Morarji Desai was then the prime minister, and Charan Singh held the Home portfolio. Under his orders, the Central Bureau of Corruption (CBI) prepared a chargesheet accusing Indira of corruption. On October 3, 1977, the police went to her doors. The plan had been to take the former PM to a rest house in Haryana, but amid a crowd of supporters following the police car, she was taken to New Police Lines in Kingsway Camp, where she spent the night.
A report in The Washington Post from that time says, “Gandhi demanded that she be taken away from her home in handcuffs but police agents refused her request.”
A report in The Indian Express on October 4, 1977 says that Indira called her arrest a political one. “No matter what the charge or charges now made against me, this arrest is a political one… we cannot be silent spectators when we see suffering and injustice. If I cannot travel or draw attention to your multifarious problems, in mind I can and shall be with you all. So keep calm and peaceful but let no person or deed subdue your spirit and determination…” she said after her arrest.

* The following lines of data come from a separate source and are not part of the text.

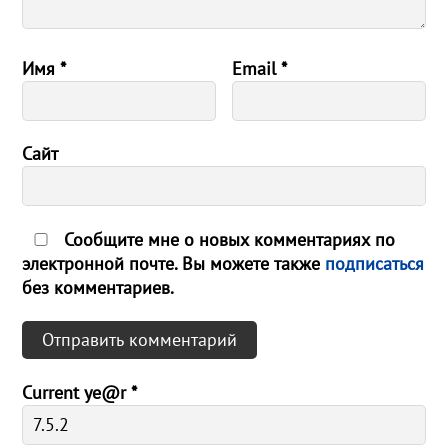
Имя
*
Email
*
Сайт
Сообщите мне о новых комментариях по
электронной почте. Вы можете также
подписаться
без комментариев.
Current ye@r
*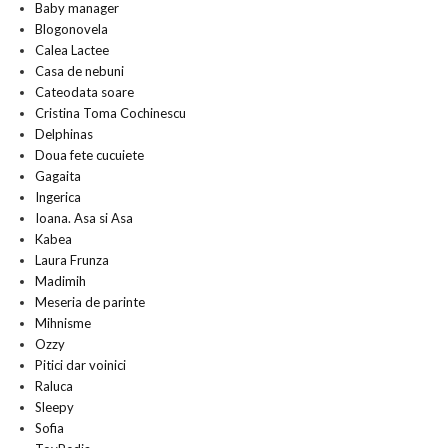
Baby manager
Blogonovela
Calea Lactee
Casa de nebuni
Cateodata soare
Cristina Toma Cochinescu
Delphinas
Doua fete cucuiete
Gagaita
Ingerica
Ioana. Asa si Asa
Kabea
Laura Frunza
Madimih
Meseria de parinte
Mihnisme
Ozzy
Pitici dar voinici
Raluca
Sleepy
Sofia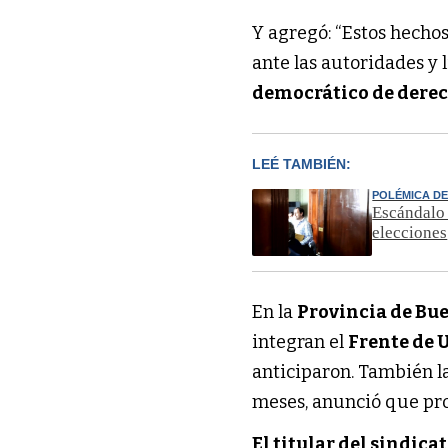
Y agregó: “Estos hecho
ante las autoridades y 
democrático de dere
LEÉ TAMBIÉN:
POLÉMICA DE
Escándalo 
elecciones
En la
Provincia de Bu
integran el
Frente de
anticiparon. También l
meses, anunció que pro
El titular del sindica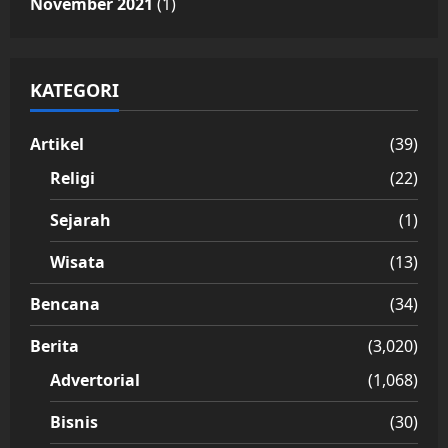
November 2021
(1)
KATEGORI
Artikel
(39)
Religi
(22)
Sejarah
(1)
Wisata
(13)
Bencana
(34)
Berita
(3,020)
Advertorial
(1,068)
Bisnis
(30)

What charges was Indira Gandhi arrested on?
She was booked under two cases under the Indian Penal Code and the Prevention of Corruption Act. “In the first case, she has been accused of entering into a criminal conspiracy and abusing official position along with Sethi and five others to procure jeeps for the election campaign in various parliamentary constituencies. The second case involving Mrs Gandhi relates to the contract entered into between the ONGC and the French oil company, CFP, for obtaining the consultancy services of CFP for Phase III of the Bombay High off-shore drilling operations,” The Indian Express reported then.
She got out of jail in a night
However, Gandhi did not stay in jail for long. She was produced before additional chief metropolitan magistrate, R Dayal, who ordered her immediate release, saying “there were no grounds for believing that the accusation was well-founded.”

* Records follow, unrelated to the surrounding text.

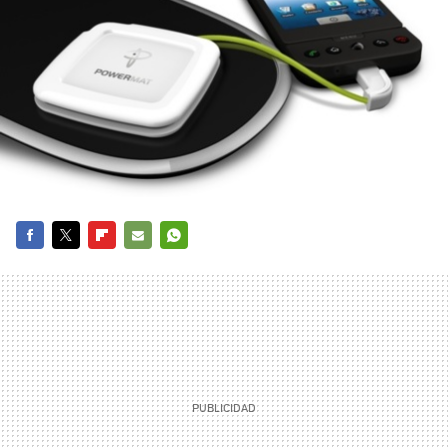
FACEBOOK
TWITTER
FLIPBOARD
E-
WHATSAPP
MAIL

Indira would soon be arrested again, however. In 1978, she won from Chikmagalur and entered Parliament. However, she had to face a Privilege Motion in Lok Sabha over charges that as PM in 1974, she had obstructed an inquiry into her son Sanjay Gandhi’s Maruti factory. She was sent to jail again for a week and had to resign from her seat, which she won again.
These stints in jail only helped boost Indira’s popularity.
How Indira pulled support from Charan Singh’s government
Meanwhile, all was not well within the Janata camp. Infighting led to the Morarji government losing majority. In the ensuing chaos, Indira’s faction of Congress pledged outside support to Charan Singh’s group, and he was sworn in as PM on July 28, 1979. However, he never faced Parliament. His government fell in 23 days as Indira pulled support.
Singh then said in a statement that in return for support, Indira wanted withdrawn certain cases against her and Sanjay Gandhi relating to excesses during Emergency. “The country would not have forgiven us if we had, for the sake of remaining in office, agreed to withdraw prosecutions against persons responsible for atrocities during Emergency,” the statement read.